## PROBLEM
Beneath this line are the data; copy exactly the part of them that opens with the line containing "navigation through" and closes with the line containing "View Availability", and only that part.

(Stored data entries)
□ □ □ □ □
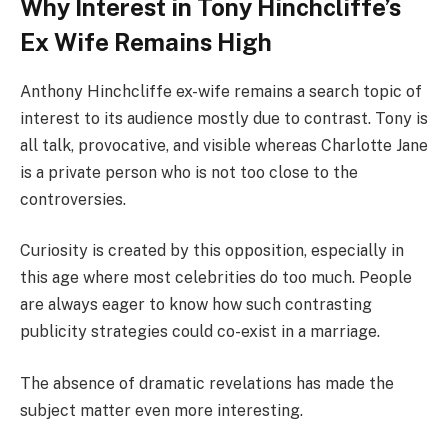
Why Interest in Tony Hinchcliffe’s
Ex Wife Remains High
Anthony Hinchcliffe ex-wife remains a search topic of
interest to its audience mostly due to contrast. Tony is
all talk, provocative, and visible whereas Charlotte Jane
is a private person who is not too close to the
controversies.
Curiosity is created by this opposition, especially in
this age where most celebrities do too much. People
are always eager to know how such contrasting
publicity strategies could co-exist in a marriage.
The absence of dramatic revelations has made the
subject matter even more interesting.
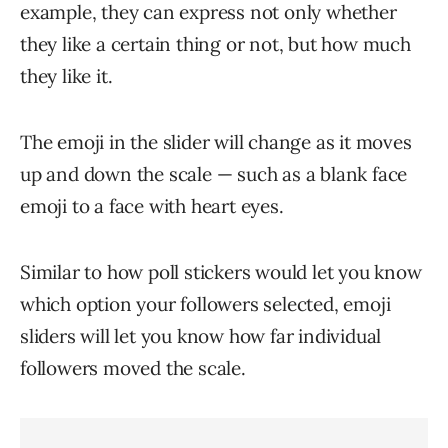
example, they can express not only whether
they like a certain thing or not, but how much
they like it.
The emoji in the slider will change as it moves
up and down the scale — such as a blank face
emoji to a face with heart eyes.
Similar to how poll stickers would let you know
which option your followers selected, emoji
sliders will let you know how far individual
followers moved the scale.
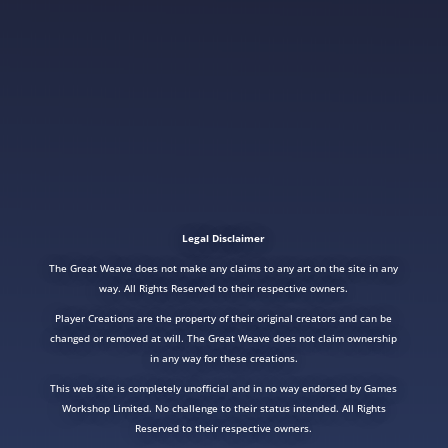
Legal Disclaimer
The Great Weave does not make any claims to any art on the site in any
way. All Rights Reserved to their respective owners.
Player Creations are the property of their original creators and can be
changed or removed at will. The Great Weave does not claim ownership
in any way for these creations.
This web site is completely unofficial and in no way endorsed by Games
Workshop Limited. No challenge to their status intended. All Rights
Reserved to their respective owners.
□ □ □ □ □
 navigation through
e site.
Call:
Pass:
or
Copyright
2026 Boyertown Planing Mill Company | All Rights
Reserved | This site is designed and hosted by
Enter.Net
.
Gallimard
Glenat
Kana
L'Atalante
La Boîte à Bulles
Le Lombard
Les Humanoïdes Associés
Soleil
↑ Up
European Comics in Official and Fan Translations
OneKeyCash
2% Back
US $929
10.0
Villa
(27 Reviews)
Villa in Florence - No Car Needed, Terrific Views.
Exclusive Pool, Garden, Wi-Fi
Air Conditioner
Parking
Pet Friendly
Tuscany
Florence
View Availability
□ □ □ □ □
## EXERCISE ANSWER
 navigation through
e site.
Call:
Pass:
or
Copyright
2026 Boyertown Planing Mill Company | All Rights
Reserved | This site is designed and hosted by
Enter.Net
.
Gallimard
Glenat
Kana
L'Atalante
La Boîte à Bulles
Le Lombard
Les Humanoïdes Associés
Soleil
↑ Up
European Comics in Official and Fan Translations
OneKeyCash
2% Back
US $929
10.0
Villa
(27 Reviews)
Villa in Florence - No Car Needed, Terrific Views.
Exclusive Pool, Garden, Wi-Fi
Air Conditioner
Parking
Pet Friendly
Tuscany
Florence
View Availability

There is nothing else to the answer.